The first point was accepting that invading Britain was too big a
gamble. There are current theories
that allow Sea Lion to work. It
might have, barely. However, in the
realms of statecraft, as opposed to the fantasies of wargaming, it was simply
too big a risk. Germany’s biggest
asset was its newfound reputation for invincibility.

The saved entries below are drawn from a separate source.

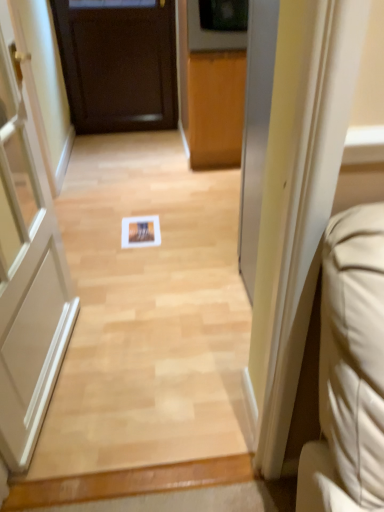 This screenshot has width=384, height=512. I want to click on white matte door at left, positioned as the 2th door in top-to-bottom order, so click(x=27, y=273).

From the picture: Measure the distance between white matte door at left, which is counted as the first door, starting from the bottom, and camera.

1.14 meters.

Describe the element at coordinates (27, 273) in the screenshot. The width and height of the screenshot is (384, 512). I see `white matte door at left, the 2th door viewed from the back` at that location.

Measure the distance between point (x=78, y=61) and camera.

Point (x=78, y=61) is 3.20 meters from camera.

Image resolution: width=384 pixels, height=512 pixels. What do you see at coordinates (118, 63) in the screenshot? I see `dark wood door at center, the 1th door viewed from the top` at bounding box center [118, 63].

Measure the distance between dark wood door at center, the 1th door viewed from the top, and camera.

dark wood door at center, the 1th door viewed from the top, is 9.84 feet away from camera.

This screenshot has height=512, width=384. I want to click on dark wood door at center, the 1th door viewed from the top, so click(118, 63).

Locate an element on the screen. This screenshot has height=512, width=384. white matte door at left, the 2th door viewed from the back is located at coordinates (27, 273).

In the image, is white matte door at left, which is counted as the first door, starting from the bottom, on the left side or the right side of dark wood door at center, which appears as the second door when ordered from the bottom?

white matte door at left, which is counted as the first door, starting from the bottom, is positioned on dark wood door at center, which appears as the second door when ordered from the bottom,'s right side.

Is white matte door at left, the 2th door viewed from the back, further to the viewer compared to dark wood door at center, the 1th door viewed from the top?

No, white matte door at left, the 2th door viewed from the back, is closer to the camera.

Which point is more forward, (49,362) or (159,29)?

Point (49,362)

From the image's perspective, would you say white matte door at left, the first door positioned from the front, is positioned over dark wood door at center, the second door viewed from the front?

No, from the image's perspective, white matte door at left, the first door positioned from the front, is not above dark wood door at center, the second door viewed from the front.

From a real-world perspective, is white matte door at left, which is counted as the first door, starting from the bottom, over dark wood door at center, which appears as the second door when ordered from the bottom?

Yes, from a real-world perspective, white matte door at left, which is counted as the first door, starting from the bottom, is over dark wood door at center, which appears as the second door when ordered from the bottom

Considering the relative sizes of white matte door at left, which is counted as the first door, starting from the bottom, and dark wood door at center, which appears as the second door when ordered from the bottom, in the image provided, is white matte door at left, which is counted as the first door, starting from the bottom, wider than dark wood door at center, which appears as the second door when ordered from the bottom,?

Yes, white matte door at left, which is counted as the first door, starting from the bottom, is wider than dark wood door at center, which appears as the second door when ordered from the bottom.

Can you confirm if white matte door at left, the first door positioned from the front, is taller than dark wood door at center, the 1th door viewed from the top?

Correct, white matte door at left, the first door positioned from the front, is much taller as dark wood door at center, the 1th door viewed from the top.

Is white matte door at left, the 2th door viewed from the back, bigger than dark wood door at center, the 1th door viewed from the top?

Correct, white matte door at left, the 2th door viewed from the back, is larger in size than dark wood door at center, the 1th door viewed from the top.

Is white matte door at left, positioned as the 2th door in top-to-bottom order, outside of dark wood door at center, the second door viewed from the front?

Yes, white matte door at left, positioned as the 2th door in top-to-bottom order, is located beyond the bounds of dark wood door at center, the second door viewed from the front.

Are white matte door at left, the 2th door viewed from the back, and dark wood door at center, which appears as the second door when ordered from the bottom, far apart?

Yes, white matte door at left, the 2th door viewed from the back, is far from dark wood door at center, which appears as the second door when ordered from the bottom.

Is white matte door at left, which is counted as the first door, starting from the bottom, oriented towards dark wood door at center, the second door viewed from the front?

No.

How different are the orientations of white matte door at left, which is counted as the first door, starting from the bottom, and dark wood door at center, the second door viewed from the front, in degrees?

There is a 83.7-degree angle between the facing directions of white matte door at left, which is counted as the first door, starting from the bottom, and dark wood door at center, the second door viewed from the front.

How far apart are white matte door at left, which is counted as the first door, starting from the bottom, and dark wood door at center, which appears as the second door when ordered from the bottom?

white matte door at left, which is counted as the first door, starting from the bottom, is 1.95 meters from dark wood door at center, which appears as the second door when ordered from the bottom.

Identify the location of door located behind the white matte door at left, positioned as the 2th door in top-to-bottom order. (118, 63).

Would you say dark wood door at center, the 1th door viewed from the back, is to the left or to the right of white matte door at left, the 2th door viewed from the back, in the picture?

From the image, it's evident that dark wood door at center, the 1th door viewed from the back, is to the left of white matte door at left, the 2th door viewed from the back.

Who is more distant, dark wood door at center, the second door viewed from the front, or white matte door at left, which is counted as the first door, starting from the bottom?

dark wood door at center, the second door viewed from the front, is further from the camera.

Which is closer, [156,16] or [46,374]?

Point [156,16] is positioned farther from the camera compared to point [46,374].

From the image's perspective, is dark wood door at center, the second door viewed from the front, below white matte door at left, which is counted as the first door, starting from the bottom?

No.

From a real-world perspective, between dark wood door at center, the 1th door viewed from the top, and white matte door at left, the 2th door viewed from the back, who is vertically higher?

From a 3D spatial view, white matte door at left, the 2th door viewed from the back, is above.

Can you confirm if dark wood door at center, the second door viewed from the front, is thinner than white matte door at left, positioned as the 2th door in top-to-bottom order?

Yes.

In terms of height, does dark wood door at center, which appears as the second door when ordered from the bottom, look taller or shorter compared to white matte door at left, positioned as the 2th door in top-to-bottom order?

In the image, dark wood door at center, which appears as the second door when ordered from the bottom, appears to be shorter than white matte door at left, positioned as the 2th door in top-to-bottom order.

Considering the relative sizes of dark wood door at center, which appears as the second door when ordered from the bottom, and white matte door at left, which is counted as the first door, starting from the bottom, in the image provided, is dark wood door at center, which appears as the second door when ordered from the bottom, bigger than white matte door at left, which is counted as the first door, starting from the bottom,?

No, dark wood door at center, which appears as the second door when ordered from the bottom, is not bigger than white matte door at left, which is counted as the first door, starting from the bottom.

Is dark wood door at center, the second door viewed from the front, spatially inside white matte door at left, the 2th door viewed from the back, or outside of it?

dark wood door at center, the second door viewed from the front, is not inside white matte door at left, the 2th door viewed from the back, it's outside.

Is there a large distance between dark wood door at center, the second door viewed from the front, and white matte door at left, positioned as the 2th door in top-to-bottom order?

Absolutely, dark wood door at center, the second door viewed from the front, is distant from white matte door at left, positioned as the 2th door in top-to-bottom order.

Is dark wood door at center, the 1th door viewed from the top, turned away from white matte door at left, the first door positioned from the front?

dark wood door at center, the 1th door viewed from the top, does not have its back to white matte door at left, the first door positioned from the front.

This screenshot has height=512, width=384. In order to click on door that appears behind the white matte door at left, the 2th door viewed from the back in this screenshot , I will do `click(118, 63)`.

I want to click on door behind the white matte door at left, the 2th door viewed from the back, so click(x=118, y=63).

Where is `door on the left of white matte door at left, the first door positioned from the front`? door on the left of white matte door at left, the first door positioned from the front is located at coordinates (118, 63). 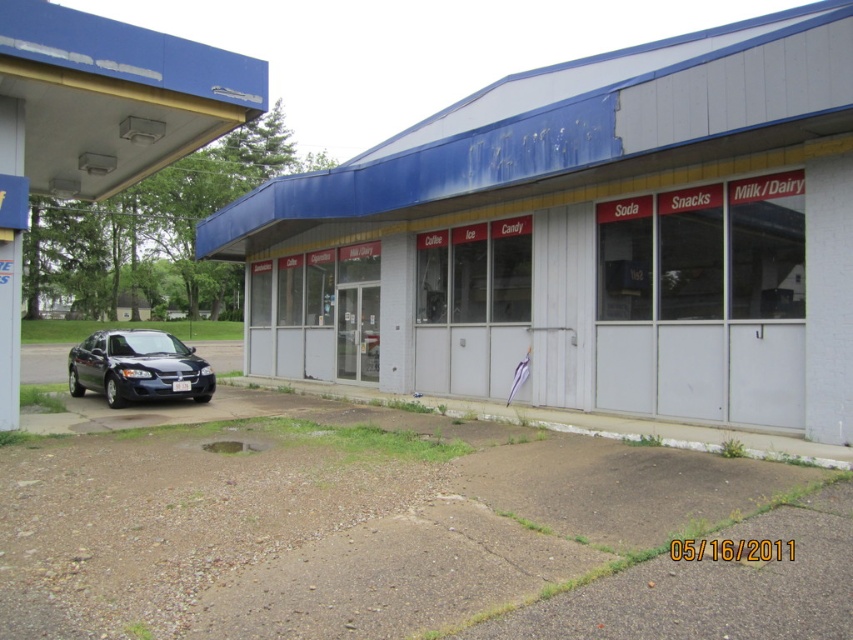 In the scene shown: You are standing in front of the convenience store and want to take a photo of the white textured building at center and the shiny black sedan at lower left. Which object should you focus on first to ensure both are in clear view?

You should focus on the white textured building at center first because it is closer to the viewer than the shiny black sedan at lower left, so adjusting focus from near to far will help both be in clear view.

You are a delivery driver who needs to park your truck next to the shiny black sedan at lower left. The truck is wider than the sedan. Based on the scene, can you park your truck without overlapping the white textured building at center?

The white textured building at center is thinner than the shiny black sedan at lower left. Since the truck is wider than the sedan, it would likely be wider than the building. However, the building is located at the center, so parking the truck next to the sedan might require checking the available space between them and the building. If the distance between the sedan and the building is sufficient to accommodate the truck without overlapping, then it should be possible. However, without exact measurements,

You are a delivery driver who needs to park your truck, which is 4 meters long, between the white textured building at center and the metallic blue gas station at left. Is there enough space for your truck to fit between them?

The white textured building at center is 4.65 meters away from the metallic blue gas station at left. Since the truck is 4 meters long, there is sufficient space between the two structures to accommodate the truck.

Even a draw against the British would erode this. The second point is that waiting for Britain to sue for peace was a poor
strategy. Germany had all to lose
and nothing to gain by not actively pursuing the war. If Britain made peace, the campaign could always be
suspended. If Britain reacted as it
had to Napoleon, it was necessary to do something. The third point is that for better or worse, Germany was stuck with
Italy as an ally. Italian defeats
would reduce Germany’s prestige and create disasters that Germany would have
to bail Italy out of. Far better to
take direct charge of Italy’s colonial wars before the Italians could ruin
them. Doing this would also steer
Italian action towards Britain and thus away from potentially destructive
adventures in the Balkans or the Western Basin of the Mediterranean. The fourth point is that a closely fought blockade against Britain was
stupid for several reasons. First
Germany did not have enough surface ships, U-Boats, or long-range aircraft to
effectively do this. Producing
those could only take industrial production away from making the tanks, trucks
and close support planes needed for Barbarossa (we will treat the decision to
invade Russia as a given – I do not actually believe this, but that is a
separate discussion). Second, a
major naval war in the Atlantic might give America a pretext to enter the war.
As this would be a disaster for Germany, best to proceed cautiously.
Third, a blockade would take years given Britain’s inherent economic
and naval strength. With Barbarossa
scheduled in under one year, there simply wasn’t time for both a long naval
war and a major ground war in the East. The fifth point is that trying to put a Latin Alliance against Britain
together was a long-term prospect not worth pursuing at this time.
Italy, Spain and France all had competing territorial claims in Europe
and Africa. Spain, France and
Portugal all would be hesitant to enter a war against an undefeated Britain with
the US and Russia still standing on the sidelines.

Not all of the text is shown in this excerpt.